Hayatta üç insandan çok korktuğumu ama öğrendiğim her şeyi de onlardan öğrendiğimi hatırladım.
Birincisi öz babam; diğerleri Oğuz Aral ve Lütfi Akad'dı.
***
Henüz 18 yaşındaydım Konyalı'nın kahvesinin önünde oturup bira içiyor ve rüzgarda havalanan her eteğin sahibine aşık oluyordum.
Ve aşık olduğum bütün kızların boyları benden uzundu...
Çizdiğim karikatürleri ayağımın altına koyarak onlarla aynı hizada olabileceğimi düşündüm ve Cağaloğlu'nun kağıt bobini ve boya kokan sokaklarından yürüyerek Oğuz Aral'ın Gırgır'daki odasına girdim.
Asık suratlı, nemrut biri olduğunu duymuştum ama gördüğüm daha da korkuncuydu.
Oğuz Abi, "Ağzınızla kuş tutsanız bana beğendiremezsiniz" ifadesi ile eline aldığı karikatürleri kıyasıya eleştiriyor, sinirleniyor, kızıyor, arada bir bizi sıkıştırarak zekamızı sınıyordu.
Oradaki kalabalık ondan o kadar korkuyordu ki zaman zaman "küt" diye bir ses duyuyorduk arkamızda. Dönüp bakıyorduk, biri bayılmış...
Ama bunca fırçanın ardından yayınlamasa bile bir iki karikatürümüzü alıyor ve parasını elimize tutuşturup salıyordu bizi hayata.
Bir iki ay sonra devamlı olarak gelip gitmem için bir teklif yaptı bana.
Hayatımın ilk iş teklifiydi.
İlk maaşım, babamdan ilk harçlık istemeyişim, ilk adam oluşumdu bu...
Artık hem MSÜ Resim bölümünde okuyor, hem de Gırgır'a gidip geliyor, akşamları da Konyalı'nın kahvesinin önünde bira içip kızlara asılıyordum.
***
Sonra birden, sinema okumak istediğimi söyledim Oğuz Aral'a...
Beni MSÜ Sinema Televizyon Bölümü’ne yönlendirdi.
Yeniden üniversite sınavlarına girdim ve bütün yetenek sınavlarını aşarak sinema okuluna girdim.
Artık bir sinema okulu öğrencisiydim ama etrafımdaki tartışmaların ve kurulan cümlelerin çoğunu anlamakta Tozkoparanlı bir lümpen olarak güçlük çekiyordum...
İnsanlar etik, izlenimcilik, içsellik, görsel efektler gibi anlayamadığım bir dili konuşuyorlardı... Bunu fark etti Lütfi Akad.
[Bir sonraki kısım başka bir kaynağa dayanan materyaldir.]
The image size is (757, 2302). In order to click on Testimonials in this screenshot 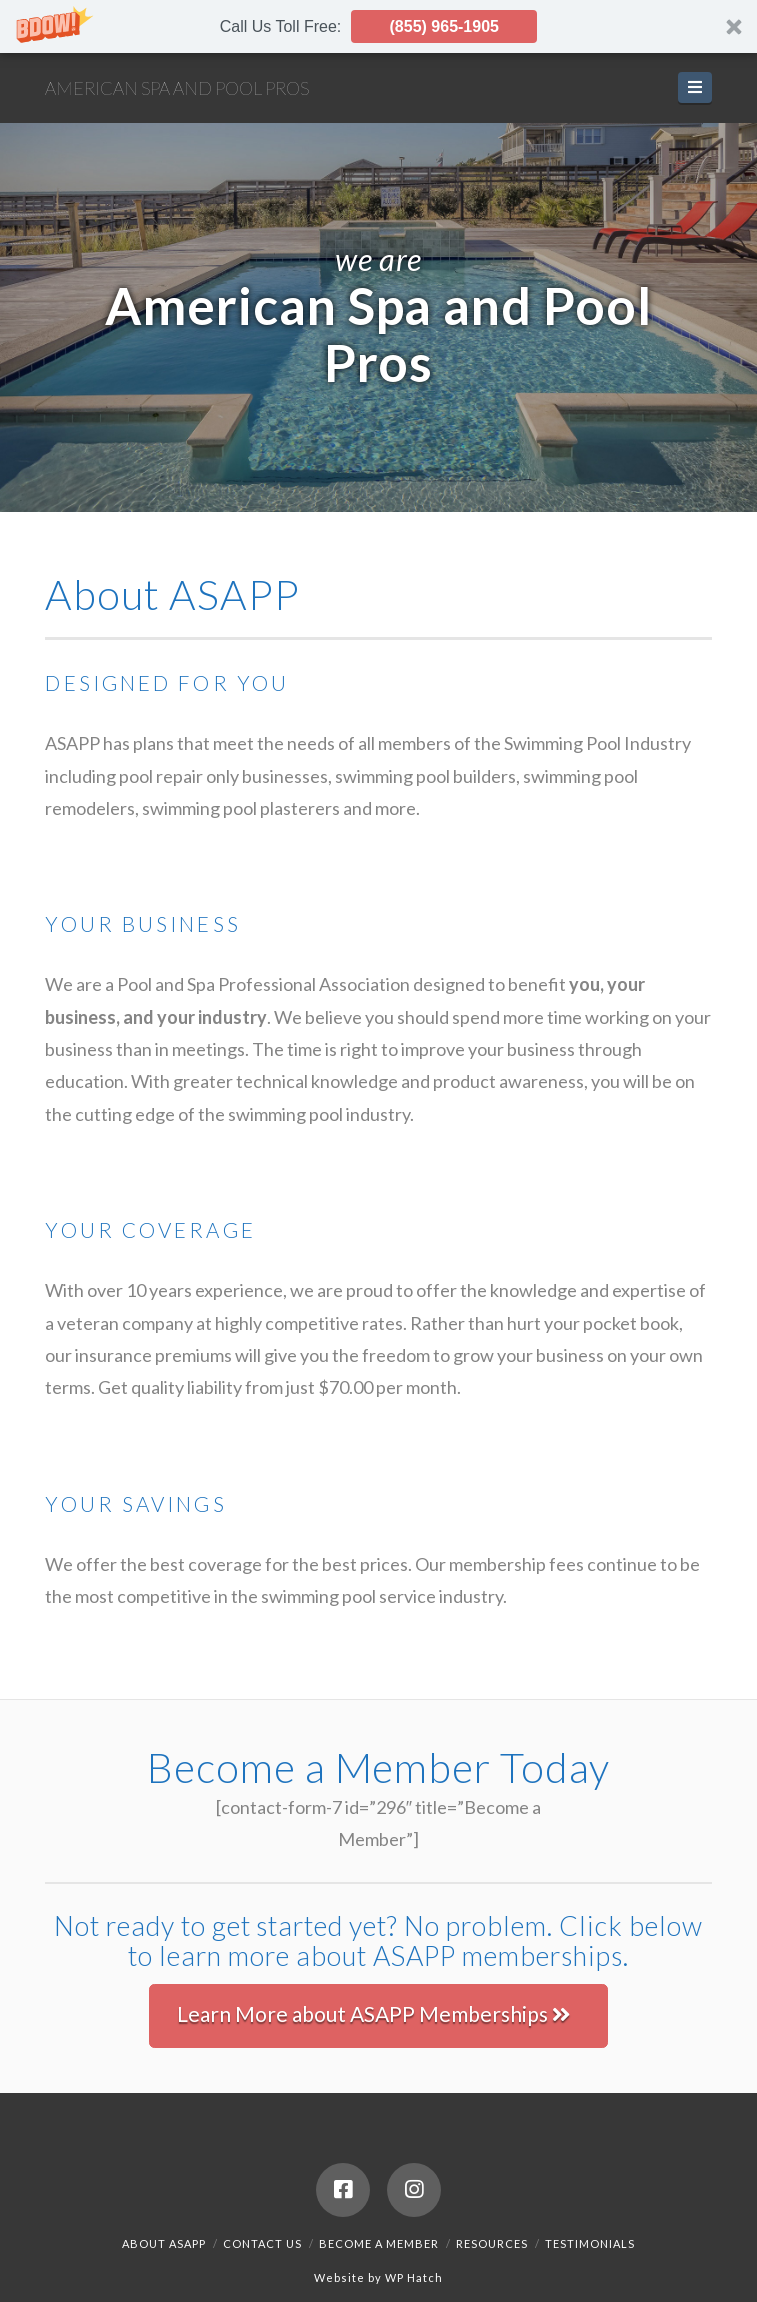, I will do `click(590, 2243)`.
Beni bir kenara çekip ev ödevi verdi. Her hafta iki kitap okuyacak ve gelip kendisine anlatacaktım.
Konyalı'nın önündeki bira günlerim sona ermişti.
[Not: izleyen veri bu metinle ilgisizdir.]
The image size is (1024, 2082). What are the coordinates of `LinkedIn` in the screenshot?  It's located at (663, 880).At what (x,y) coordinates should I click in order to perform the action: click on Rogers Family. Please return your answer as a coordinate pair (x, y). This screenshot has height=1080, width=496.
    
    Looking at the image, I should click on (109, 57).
Artık fırsat buldukça bir kenara çekiliyor ve yazılmış her nesneyi sular seller gibi okuyordum.
Yıllarca sürdü bu alışkanlığım ve aynı dönem öğrencileri arasında okulu ilk bitiren öğrenci oldum. Hem de iyi bir film çekerek ve iyi bir derece yaparak.
Bugün mizahçıysam, sinemacıysam ve eh birazcık da adamsam eğer, çorbada sadece tuzu yok bu iki insanın.
Kendileri var...
Bu yüzden aldığım ödülü, senaryoyu birlikte yazdığım Kemal Kenan Ergen'e ve Tükenmezkalem'deki arkadaşlarıma değil, bu iki çınara adadım...
Salonda bir alkış koptu.
Salona baktım, pırıl pırıl insanları vardı Türkiye'nin...
Can Dündar, Zeki Demirkubuz, Ünsal Oskay, Cem Ceminay, Ali Kırca, Ayşenur Aslan, Doğan Hızlan, Hasan Ali Toptaş, Güngör Uras, Sevinç Erbulak, Tamer Çıray, Türkan Şoray, Ali Poyrazoğlu, Nuri Çolakoğlu, Cem Erciyes, Saynur Varışlı, Marmara Üniversitesi'nin Rektörü ve öğrencileri...
Fırtınada kıyılara kaçmayan bir avuç insan...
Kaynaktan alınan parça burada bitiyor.